Niderlandzki czasownik. Odmiana w czasie teraźniejszym i przeszłym: ‘drinken’
Als ik ziek ben, drink ik veel thee met citroen en honing. Vroeger toen ik ziek was, dronk ik meestal warme melk met knoflook, boter en honing. Ik vond het niet lekker maar mijn moeder zei dat het helpt. Bij ons thuis vond alleen mijn oudste zus het lekker.
Sinds een week ben ik een beetje verkouden. Ik heb vanmorgen de melk met alle ‘heerlijke’ ingrediënten gedronken, maar het blijft nog steeds vies.

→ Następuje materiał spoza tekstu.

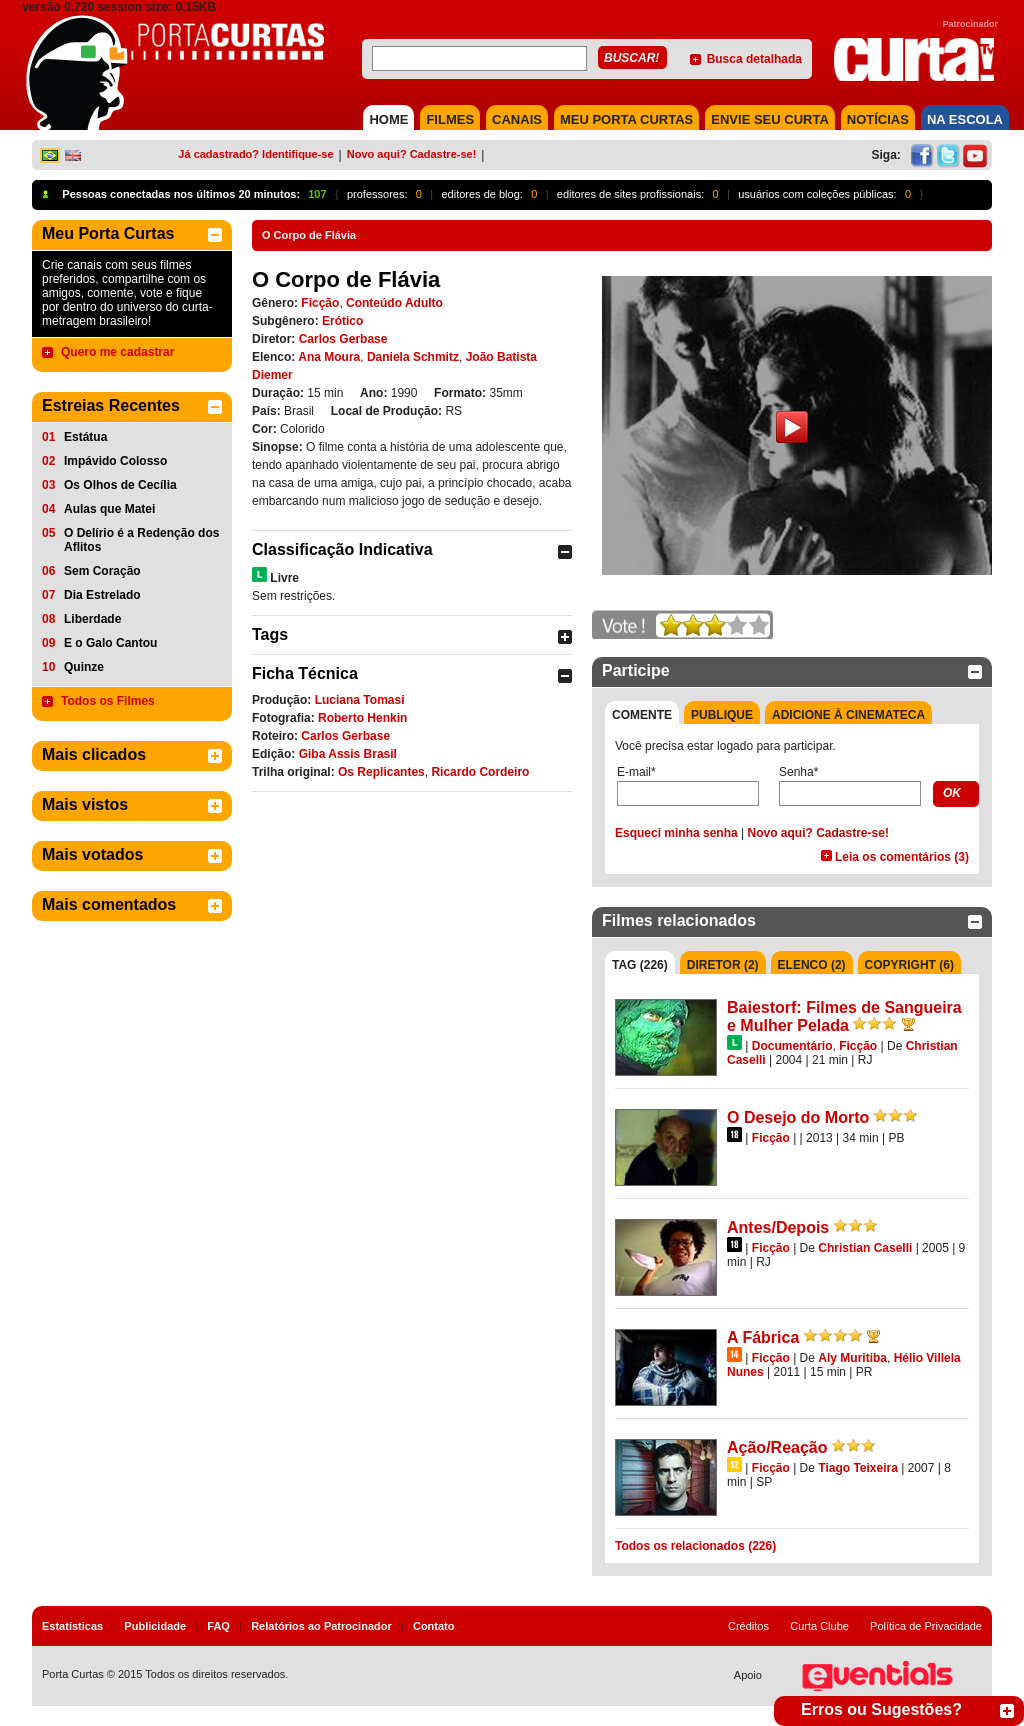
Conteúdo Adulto (394, 303)
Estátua (85, 437)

Czas teraźniejszy | Czas przeszły niedokonany | Czas przeszły dokonany |
ik drink | ik dronk | ik heb gedronken |
jij, u drinkt | jij, u dronk | jij, u hebt gedronken |
hij, zij drinkt | hij, zij dronk | hij, zij heeft gedronken |
wij drinken | wij dronken | wij hebben gedronken |
jullie drinken | jullie dronken | jullie hebben gedronken |
zij drinken | zij dronken | zij hebben gedronken |
Darek Tymecki
Niderlandzki czasownik. Odmiana w czasie teraźniejszym i przeszłym: ‘bakken’
Niderlandzki czasownik. Odmiana w czasie teraźniejszym i przeszłym: ‘lachen’
Niderlandzki czasownik. Odmiana w czasie teraźniejszym i przeszłym: ‘eten’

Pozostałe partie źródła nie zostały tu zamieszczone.